# Global Impact of the 2008 Recession
By: Andre Soghomonians

## Table of Contents
#### [1. Introduction](#intro)
#### [2. Pulling the Data](#pulling_data)
#### [3. Economic Data](#economic_data)
#### [4. Crime Data](#crime_data)
#### [5. Conclusion](#conclusion)

## 1. Introduction <a id="intro"></a>

This project will look at how the world was impacted by the 2008 recession with the two primary focuses will be on the economy and crime. Each country's GDP growth rate will serve as a proxy for their economic condition and intentional homicide rate per 100,000 will be used as a measure for crime rate. The scope of the analysis will be both on a regional and national level. The data comes from the dataset ["World Development Indicators"](https://www.kaggle.com/datasets/psycon/world-development-indicators) uploaded by Kaggle user Batucan Senkal. It contains a multitude of economic indicators from every country starting in 1960.  

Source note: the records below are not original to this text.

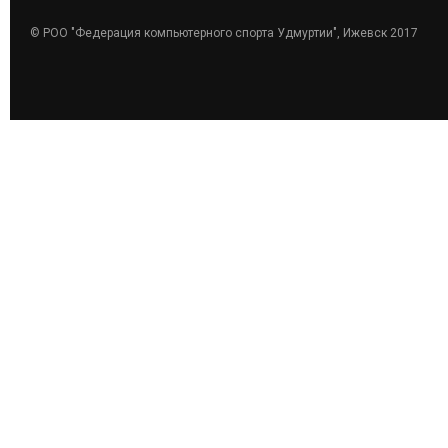
© РОО "Федерация компьютерного спорта Удмуртии", Ижевск 2017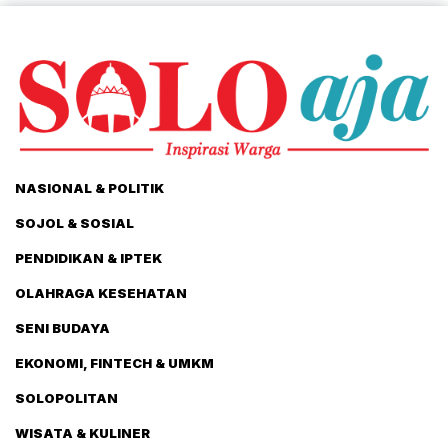
NASIONAL & POLITIK
SOJOL & SOSIAL
PENDIDIKAN & IPTEK
OLAHRAGA KESEHATAN
SENI BUDAYA
EKONOMI, FINTECH & UMKM
SOLOPOLITAN
WISATA & KULINER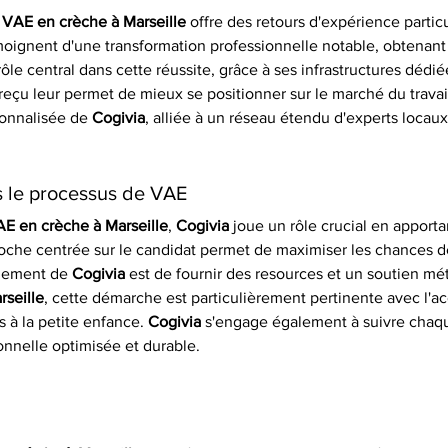
VAE en crèche à Marseille
 offre des retours d'expérience partic
moignent d'une transformation professionnelle notable, obtenant a
rôle central dans cette réussite, grâce à ses infrastructures dédi
çu leur permet de mieux se positionner sur le marché du travail
sonnalisée de 
Cogivia
, alliée à un réseau étendu d'experts loca
s le processus de VAE
E en crèche à Marseille
, 
Cogivia
 joue un rôle crucial en apport
roche centrée sur le candidat permet de maximiser les chances d
gement de 
Cogivia
 est de fournir des resources et un soutien m
rseille
, cette démarche est particulièrement pertinente avec l'a
 à la petite enfance. 
Cogivia
 s'engage également à suivre chaque
onnelle optimisée et durable.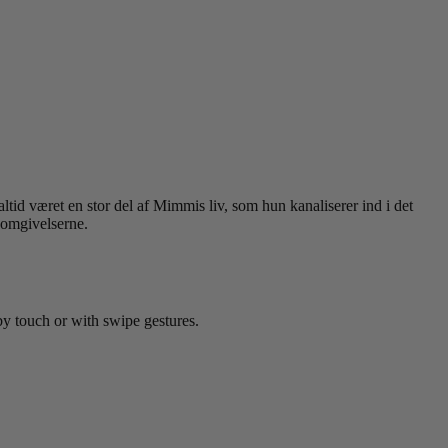
d været en stor del af Mimmis liv, som hun kanaliserer ind i det
g omgivelserne.
by touch or with swipe gestures.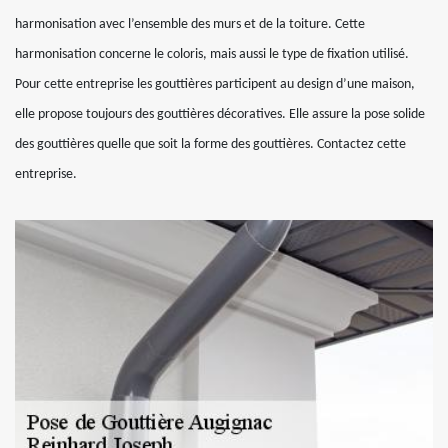
harmonisation avec l’ensemble des murs et de la toiture. Cette
harmonisation concerne le coloris, mais aussi le type de fixation utilisé.
Pour cette entreprise les gouttières participent au design d’une maison,
elle propose toujours des gouttières décoratives. Elle assure la pose solide
des gouttières quelle que soit la forme des gouttières. Contactez cette
entreprise.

## 2. Pulling the Data <a id="pulling_data"></a>

In [None]:
# Libraries 
import pandas as pd
import sqlite3 as sql
import matplotlib.pyplot as plt
import matplotlib.patches as mpatches
import seaborn as sns
from scipy import stats

In [None]:
# Connecting to SQL
db_path = '/kaggle/input/world-development-indicators/indicators.sqlite'
conn = sql.connect(db_path)
print('Connected')

In [None]:
# Listing all tables in dataset 
table = pd.read_sql_query("SELECT name FROM sqlite_master WHERE type='table' ORDER BY name", conn)
print(table)

In [None]:
# Indicator table
query = 'SELECT * FROM indicators;'
indicators = pd.read_sql_query(query, conn)
indicators.head(10)

In [None]:
# Country table
query = 'SELECT * FROM Country;'
country_info = pd.read_sql_query(query, conn)
country_info.head(10)

## 3. Economic Data <a id="economic_data"></a>

I decided to use GDP growth rate to measure each of their economies because it was one of the most available variables in the dataset. If I were to use raw GDP instead, the values would have been much larger which would make it more difficult to interpret. Although GDP growth rate does not capture every aspect of a nation's economy, there has been extensive research that has shown it is correlated with other important indicators that measure quality of life such as literacy rate and infant mortality rate among others. 

In [None]:
# Creating table of GDP values by region
query = """
        SELECT c.Region, i.Year, AVG(i.Value) AS GDP_Growth
        FROM Indicators as i
        LEFT JOIN Country as c ON i.CountryCode = c.CountryCode
        WHERE i.IndicatorCode = "NY.GDP.MKTP.KD.ZG" AND c.Region != ''
        GROUP BY i.Year, c.Region
        """
gdp_data = pd.read_sql_query(query, conn)
gdp_data.head(10)

In [None]:
# Giving each region its own column
gdp = pd.pivot(gdp_data, index = 'Year', columns = 'Region', values = 'GDP_Growth').reset_index()
gdp.head()

In [None]:
# Summary statistics of each region
gdp.loc[:, gdp.columns != "Year"].describe()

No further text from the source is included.